# [What the task asks]
What lines in the data hold the string "Shipping"? Show them.
•••
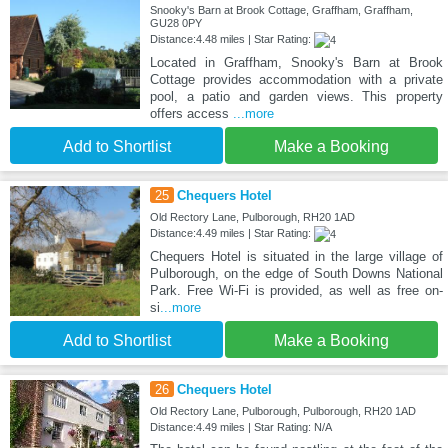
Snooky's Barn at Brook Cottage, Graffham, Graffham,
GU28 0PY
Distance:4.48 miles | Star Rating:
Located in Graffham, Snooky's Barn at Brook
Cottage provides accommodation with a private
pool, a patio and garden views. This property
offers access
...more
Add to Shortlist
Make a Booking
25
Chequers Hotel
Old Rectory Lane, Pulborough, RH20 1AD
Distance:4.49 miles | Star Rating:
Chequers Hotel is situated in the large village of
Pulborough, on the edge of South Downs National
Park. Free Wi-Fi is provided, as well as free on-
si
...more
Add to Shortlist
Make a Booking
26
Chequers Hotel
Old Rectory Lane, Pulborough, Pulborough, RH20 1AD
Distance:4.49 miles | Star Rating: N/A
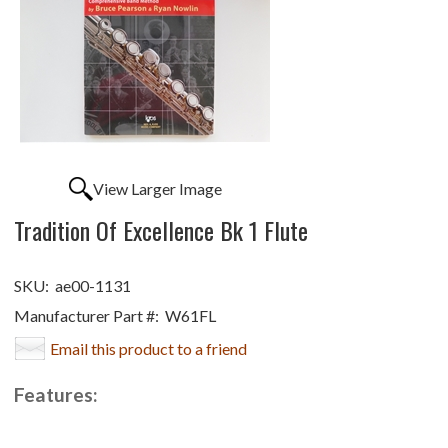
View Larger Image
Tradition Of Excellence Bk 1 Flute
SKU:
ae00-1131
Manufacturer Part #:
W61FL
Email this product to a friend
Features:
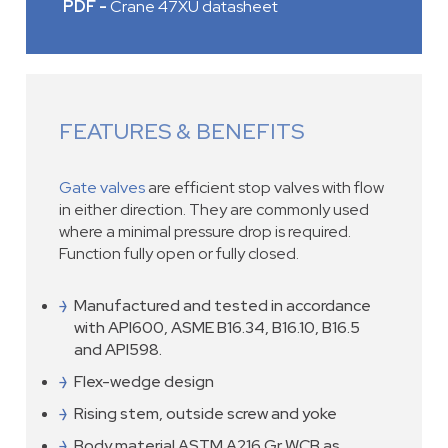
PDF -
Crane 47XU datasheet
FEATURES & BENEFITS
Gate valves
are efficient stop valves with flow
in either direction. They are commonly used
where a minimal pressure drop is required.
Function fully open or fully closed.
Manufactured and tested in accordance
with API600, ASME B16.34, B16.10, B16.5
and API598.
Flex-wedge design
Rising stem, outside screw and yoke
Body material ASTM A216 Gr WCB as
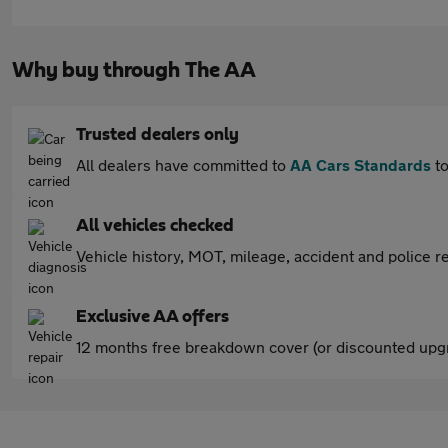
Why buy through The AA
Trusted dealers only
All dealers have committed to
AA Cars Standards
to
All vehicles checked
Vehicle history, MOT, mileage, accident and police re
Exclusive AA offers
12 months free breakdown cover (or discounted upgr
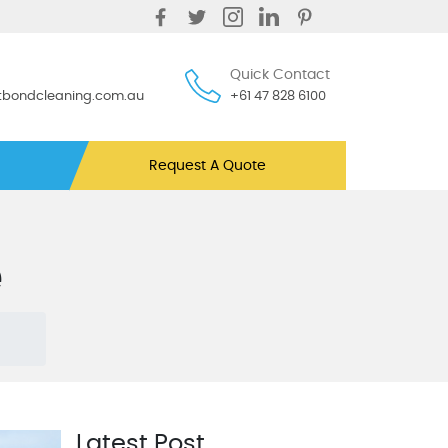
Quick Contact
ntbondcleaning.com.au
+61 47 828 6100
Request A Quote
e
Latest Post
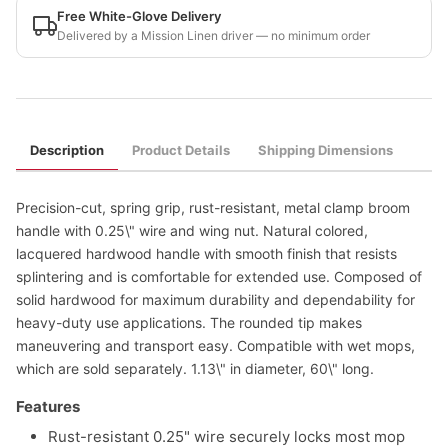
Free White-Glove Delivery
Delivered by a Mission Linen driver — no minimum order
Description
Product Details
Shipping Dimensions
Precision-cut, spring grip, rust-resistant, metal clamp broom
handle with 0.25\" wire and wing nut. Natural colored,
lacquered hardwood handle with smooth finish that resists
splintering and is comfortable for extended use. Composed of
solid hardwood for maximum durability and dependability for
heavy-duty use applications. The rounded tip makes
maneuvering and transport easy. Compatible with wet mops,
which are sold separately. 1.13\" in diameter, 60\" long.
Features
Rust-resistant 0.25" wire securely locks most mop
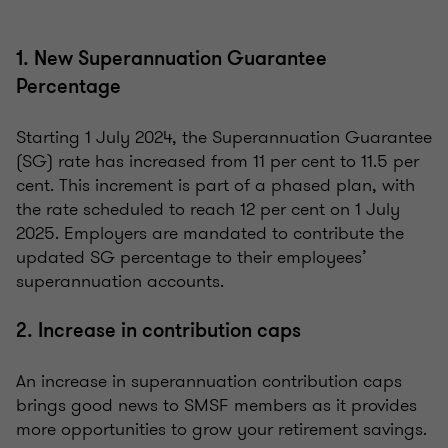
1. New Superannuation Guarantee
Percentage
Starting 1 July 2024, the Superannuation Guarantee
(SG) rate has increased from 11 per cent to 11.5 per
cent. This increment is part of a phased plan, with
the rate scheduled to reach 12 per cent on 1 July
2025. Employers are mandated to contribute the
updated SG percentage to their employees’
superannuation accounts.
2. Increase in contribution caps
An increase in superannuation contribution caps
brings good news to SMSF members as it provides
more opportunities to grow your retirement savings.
•••
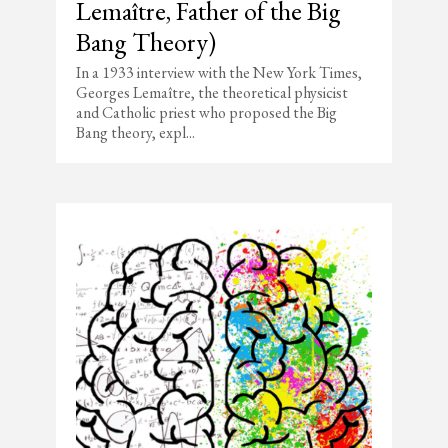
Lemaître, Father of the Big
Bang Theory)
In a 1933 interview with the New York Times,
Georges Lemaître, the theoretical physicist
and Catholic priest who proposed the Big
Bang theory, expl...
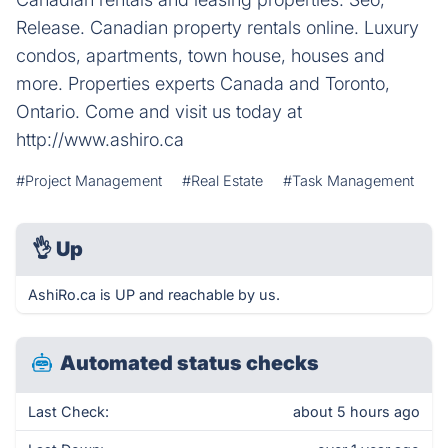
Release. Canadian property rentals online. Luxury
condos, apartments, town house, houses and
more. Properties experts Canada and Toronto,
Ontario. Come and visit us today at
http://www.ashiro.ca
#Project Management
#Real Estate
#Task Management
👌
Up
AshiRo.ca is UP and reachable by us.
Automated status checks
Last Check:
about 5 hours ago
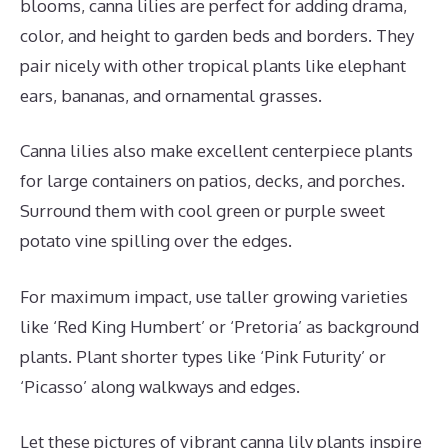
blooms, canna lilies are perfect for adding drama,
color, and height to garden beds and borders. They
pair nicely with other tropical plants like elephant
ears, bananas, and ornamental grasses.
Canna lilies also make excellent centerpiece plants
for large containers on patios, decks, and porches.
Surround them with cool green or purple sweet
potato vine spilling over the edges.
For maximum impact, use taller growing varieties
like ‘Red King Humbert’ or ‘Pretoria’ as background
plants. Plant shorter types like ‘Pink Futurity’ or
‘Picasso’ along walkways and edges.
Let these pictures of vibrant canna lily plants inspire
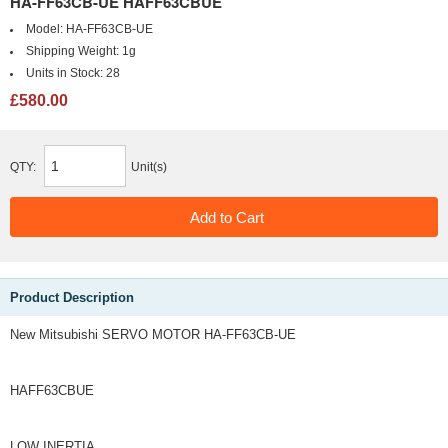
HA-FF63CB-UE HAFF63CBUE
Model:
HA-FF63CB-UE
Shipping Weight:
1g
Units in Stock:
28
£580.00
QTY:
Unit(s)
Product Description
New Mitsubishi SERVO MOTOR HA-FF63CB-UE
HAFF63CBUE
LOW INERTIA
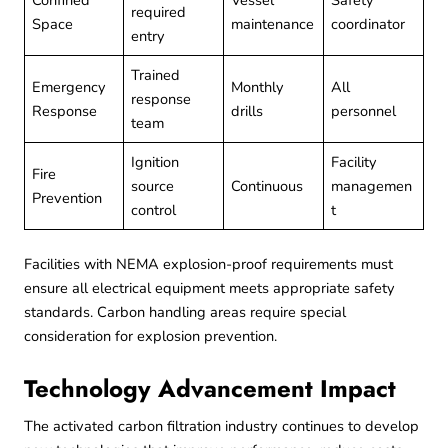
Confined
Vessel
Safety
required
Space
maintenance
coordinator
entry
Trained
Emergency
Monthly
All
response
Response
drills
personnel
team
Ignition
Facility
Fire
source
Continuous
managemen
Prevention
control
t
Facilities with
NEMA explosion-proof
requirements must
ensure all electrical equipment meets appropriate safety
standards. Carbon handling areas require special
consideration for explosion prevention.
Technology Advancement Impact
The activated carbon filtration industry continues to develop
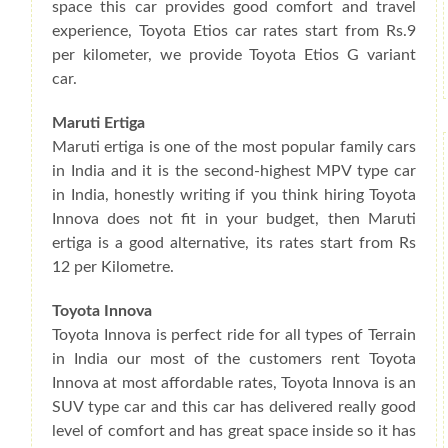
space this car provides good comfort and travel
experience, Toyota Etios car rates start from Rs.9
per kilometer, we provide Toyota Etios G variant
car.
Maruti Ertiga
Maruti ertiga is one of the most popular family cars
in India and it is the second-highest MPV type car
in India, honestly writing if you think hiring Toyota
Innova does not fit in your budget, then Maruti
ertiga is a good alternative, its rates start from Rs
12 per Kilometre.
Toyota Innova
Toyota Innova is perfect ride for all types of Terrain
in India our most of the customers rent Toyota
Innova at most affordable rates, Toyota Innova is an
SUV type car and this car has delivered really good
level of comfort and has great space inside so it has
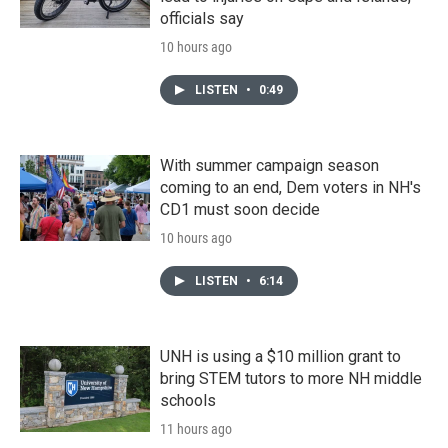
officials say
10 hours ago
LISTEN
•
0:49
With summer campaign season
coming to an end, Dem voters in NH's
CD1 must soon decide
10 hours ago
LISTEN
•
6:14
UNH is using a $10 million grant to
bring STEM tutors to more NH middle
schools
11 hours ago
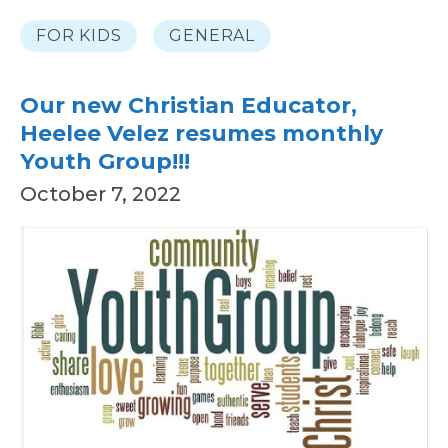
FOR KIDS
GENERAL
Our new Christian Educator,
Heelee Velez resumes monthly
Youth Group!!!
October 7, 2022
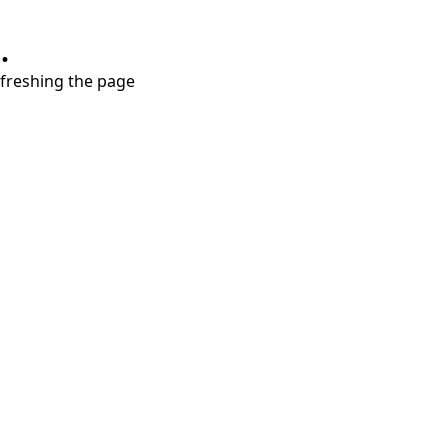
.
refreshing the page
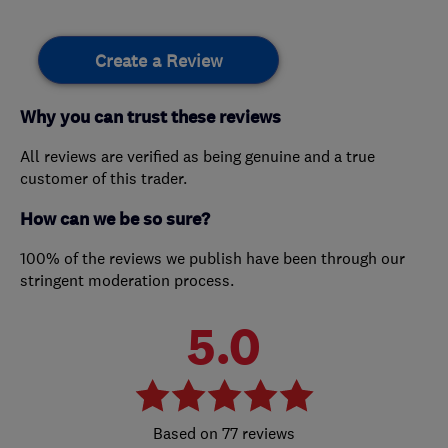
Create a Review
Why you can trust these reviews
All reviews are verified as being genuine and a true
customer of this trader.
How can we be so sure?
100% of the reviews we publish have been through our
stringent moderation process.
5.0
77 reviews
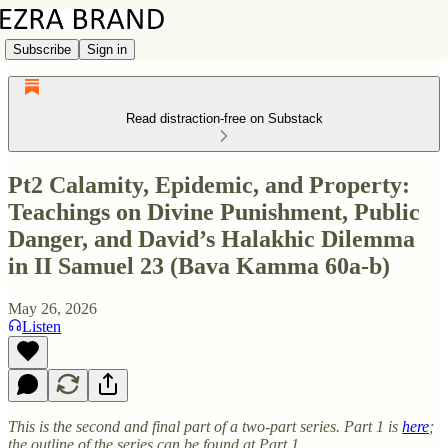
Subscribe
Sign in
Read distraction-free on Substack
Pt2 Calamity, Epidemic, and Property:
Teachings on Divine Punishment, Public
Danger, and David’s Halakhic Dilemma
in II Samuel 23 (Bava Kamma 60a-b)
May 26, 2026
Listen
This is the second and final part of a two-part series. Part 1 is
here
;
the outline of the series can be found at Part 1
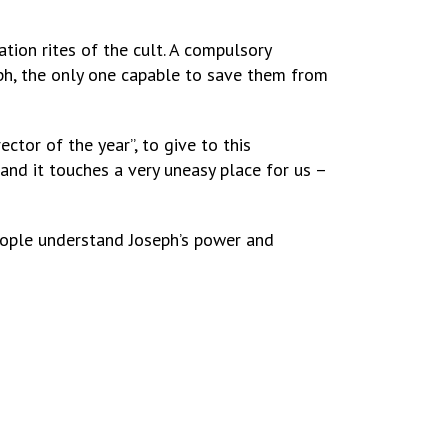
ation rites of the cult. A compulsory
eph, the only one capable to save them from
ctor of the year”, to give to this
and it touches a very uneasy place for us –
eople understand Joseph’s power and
•••
# [Your response]
Shipping Dimensions
Shipping Weight:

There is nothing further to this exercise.